(WHAT TO WORK ON): Please repeat the records below exactly, skipping any pictures.

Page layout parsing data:
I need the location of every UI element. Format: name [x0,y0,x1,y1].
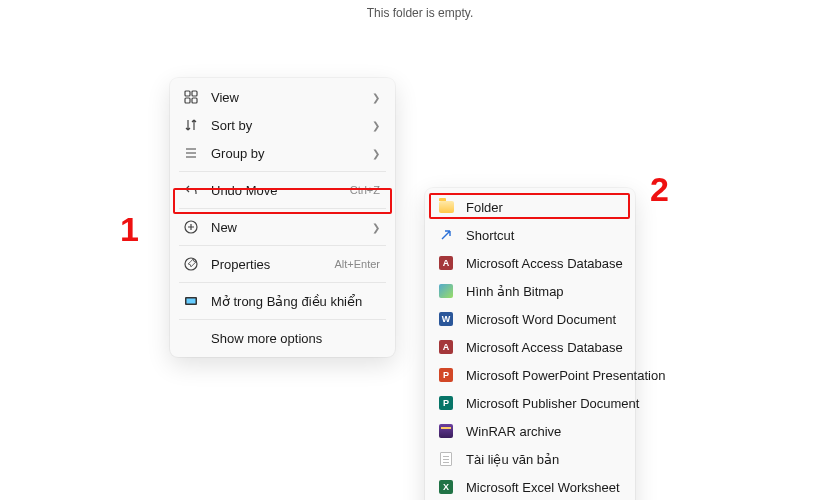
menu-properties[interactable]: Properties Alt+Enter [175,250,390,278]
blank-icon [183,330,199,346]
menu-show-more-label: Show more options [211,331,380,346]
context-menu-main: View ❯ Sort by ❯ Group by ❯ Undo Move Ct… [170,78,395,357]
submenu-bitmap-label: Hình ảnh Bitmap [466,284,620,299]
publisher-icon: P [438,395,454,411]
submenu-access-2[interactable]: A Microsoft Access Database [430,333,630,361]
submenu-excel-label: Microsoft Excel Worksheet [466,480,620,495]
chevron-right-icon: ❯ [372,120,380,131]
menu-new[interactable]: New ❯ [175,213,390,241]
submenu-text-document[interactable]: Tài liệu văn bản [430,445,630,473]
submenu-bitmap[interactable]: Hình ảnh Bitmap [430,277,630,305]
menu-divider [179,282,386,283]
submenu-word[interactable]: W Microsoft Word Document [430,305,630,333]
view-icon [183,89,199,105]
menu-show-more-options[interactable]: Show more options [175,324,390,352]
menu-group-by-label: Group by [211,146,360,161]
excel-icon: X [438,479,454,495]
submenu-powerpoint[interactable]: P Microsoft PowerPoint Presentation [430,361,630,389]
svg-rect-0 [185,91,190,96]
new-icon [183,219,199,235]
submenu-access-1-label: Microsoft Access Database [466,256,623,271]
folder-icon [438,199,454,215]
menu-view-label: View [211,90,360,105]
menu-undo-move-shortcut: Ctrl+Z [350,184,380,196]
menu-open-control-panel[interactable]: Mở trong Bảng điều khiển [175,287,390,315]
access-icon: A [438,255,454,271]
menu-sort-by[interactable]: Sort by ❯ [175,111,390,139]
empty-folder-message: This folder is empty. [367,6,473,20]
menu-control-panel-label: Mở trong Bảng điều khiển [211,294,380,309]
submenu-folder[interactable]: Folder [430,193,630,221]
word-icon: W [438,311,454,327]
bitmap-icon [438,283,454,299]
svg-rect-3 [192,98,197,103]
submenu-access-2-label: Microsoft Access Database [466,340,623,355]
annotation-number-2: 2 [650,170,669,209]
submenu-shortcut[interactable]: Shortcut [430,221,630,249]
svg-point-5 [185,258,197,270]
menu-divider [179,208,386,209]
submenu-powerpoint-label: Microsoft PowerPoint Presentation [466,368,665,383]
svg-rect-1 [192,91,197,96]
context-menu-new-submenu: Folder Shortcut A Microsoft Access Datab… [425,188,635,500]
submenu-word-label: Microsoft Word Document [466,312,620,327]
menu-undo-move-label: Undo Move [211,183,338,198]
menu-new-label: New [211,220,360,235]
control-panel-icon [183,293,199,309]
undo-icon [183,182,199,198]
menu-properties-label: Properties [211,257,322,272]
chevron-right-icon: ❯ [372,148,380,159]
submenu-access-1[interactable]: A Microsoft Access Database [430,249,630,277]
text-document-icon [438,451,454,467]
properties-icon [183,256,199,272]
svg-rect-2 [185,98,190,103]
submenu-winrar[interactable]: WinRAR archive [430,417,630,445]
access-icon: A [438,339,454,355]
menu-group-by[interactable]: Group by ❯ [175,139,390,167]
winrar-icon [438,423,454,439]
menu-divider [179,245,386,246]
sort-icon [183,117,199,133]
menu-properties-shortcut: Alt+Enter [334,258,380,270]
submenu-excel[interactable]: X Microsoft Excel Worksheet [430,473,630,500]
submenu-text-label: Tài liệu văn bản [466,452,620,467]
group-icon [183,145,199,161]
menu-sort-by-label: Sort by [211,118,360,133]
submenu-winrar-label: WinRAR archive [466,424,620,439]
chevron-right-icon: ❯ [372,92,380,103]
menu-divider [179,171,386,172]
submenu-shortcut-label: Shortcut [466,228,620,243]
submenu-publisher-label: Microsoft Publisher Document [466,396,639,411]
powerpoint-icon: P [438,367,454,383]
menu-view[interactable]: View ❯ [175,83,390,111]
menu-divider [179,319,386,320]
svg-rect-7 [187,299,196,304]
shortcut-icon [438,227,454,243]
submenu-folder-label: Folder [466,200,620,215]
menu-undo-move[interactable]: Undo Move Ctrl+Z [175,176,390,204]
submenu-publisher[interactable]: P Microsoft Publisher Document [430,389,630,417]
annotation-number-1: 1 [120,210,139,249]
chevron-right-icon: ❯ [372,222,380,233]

(COMPLETED EXERCISE):
I need the location of every UI element. Format: name [x0,y0,x1,y1].
menu-properties[interactable]: Properties Alt+Enter [175,250,390,278]
blank-icon [183,330,199,346]
menu-show-more-label: Show more options [211,331,380,346]
context-menu-main: View ❯ Sort by ❯ Group by ❯ Undo Move Ct… [170,78,395,357]
submenu-bitmap-label: Hình ảnh Bitmap [466,284,620,299]
publisher-icon: P [438,395,454,411]
submenu-access-2[interactable]: A Microsoft Access Database [430,333,630,361]
submenu-excel-label: Microsoft Excel Worksheet [466,480,620,495]
chevron-right-icon: ❯ [372,120,380,131]
menu-new[interactable]: New ❯ [175,213,390,241]
submenu-text-document[interactable]: Tài liệu văn bản [430,445,630,473]
submenu-bitmap[interactable]: Hình ảnh Bitmap [430,277,630,305]
menu-divider [179,282,386,283]
submenu-word[interactable]: W Microsoft Word Document [430,305,630,333]
view-icon [183,89,199,105]
menu-show-more-options[interactable]: Show more options [175,324,390,352]
menu-group-by-label: Group by [211,146,360,161]
excel-icon: X [438,479,454,495]
submenu-powerpoint[interactable]: P Microsoft PowerPoint Presentation [430,361,630,389]
svg-rect-0 [185,91,190,96]
new-icon [183,219,199,235]
submenu-access-1-label: Microsoft Access Database [466,256,623,271]
folder-icon [438,199,454,215]
menu-view-label: View [211,90,360,105]
menu-undo-move-shortcut: Ctrl+Z [350,184,380,196]
menu-open-control-panel[interactable]: Mở trong Bảng điều khiển [175,287,390,315]
access-icon: A [438,255,454,271]
menu-sort-by[interactable]: Sort by ❯ [175,111,390,139]
empty-folder-message: This folder is empty. [367,6,473,20]
menu-control-panel-label: Mở trong Bảng điều khiển [211,294,380,309]
submenu-folder[interactable]: Folder [430,193,630,221]
word-icon: W [438,311,454,327]
bitmap-icon [438,283,454,299]
svg-rect-3 [192,98,197,103]
submenu-access-2-label: Microsoft Access Database [466,340,623,355]
annotation-number-2: 2 [650,170,669,209]
submenu-shortcut[interactable]: Shortcut [430,221,630,249]
svg-point-5 [185,258,197,270]
menu-divider [179,208,386,209]
submenu-powerpoint-label: Microsoft PowerPoint Presentation [466,368,665,383]
svg-rect-1 [192,91,197,96]
context-menu-new-submenu: Folder Shortcut A Microsoft Access Datab… [425,188,635,500]
submenu-word-label: Microsoft Word Document [466,312,620,327]
menu-undo-move-label: Undo Move [211,183,338,198]
menu-new-label: New [211,220,360,235]
control-panel-icon [183,293,199,309]
undo-icon [183,182,199,198]
menu-properties-label: Properties [211,257,322,272]
chevron-right-icon: ❯ [372,148,380,159]
submenu-access-1[interactable]: A Microsoft Access Database [430,249,630,277]
text-document-icon [438,451,454,467]
properties-icon [183,256,199,272]
svg-rect-2 [185,98,190,103]
submenu-winrar[interactable]: WinRAR archive [430,417,630,445]
access-icon: A [438,339,454,355]
menu-group-by[interactable]: Group by ❯ [175,139,390,167]
winrar-icon [438,423,454,439]
menu-divider [179,245,386,246]
sort-icon [183,117,199,133]
menu-properties-shortcut: Alt+Enter [334,258,380,270]
submenu-excel[interactable]: X Microsoft Excel Worksheet [430,473,630,500]
submenu-text-label: Tài liệu văn bản [466,452,620,467]
group-icon [183,145,199,161]
menu-sort-by-label: Sort by [211,118,360,133]
submenu-winrar-label: WinRAR archive [466,424,620,439]
chevron-right-icon: ❯ [372,92,380,103]
menu-divider [179,171,386,172]
submenu-shortcut-label: Shortcut [466,228,620,243]
submenu-publisher-label: Microsoft Publisher Document [466,396,639,411]
powerpoint-icon: P [438,367,454,383]
menu-view[interactable]: View ❯ [175,83,390,111]
menu-divider [179,319,386,320]
svg-rect-7 [187,299,196,304]
shortcut-icon [438,227,454,243]
submenu-folder-label: Folder [466,200,620,215]
menu-undo-move[interactable]: Undo Move Ctrl+Z [175,176,390,204]
submenu-publisher[interactable]: P Microsoft Publisher Document [430,389,630,417]
annotation-number-1: 1 [120,210,139,249]
chevron-right-icon: ❯ [372,222,380,233]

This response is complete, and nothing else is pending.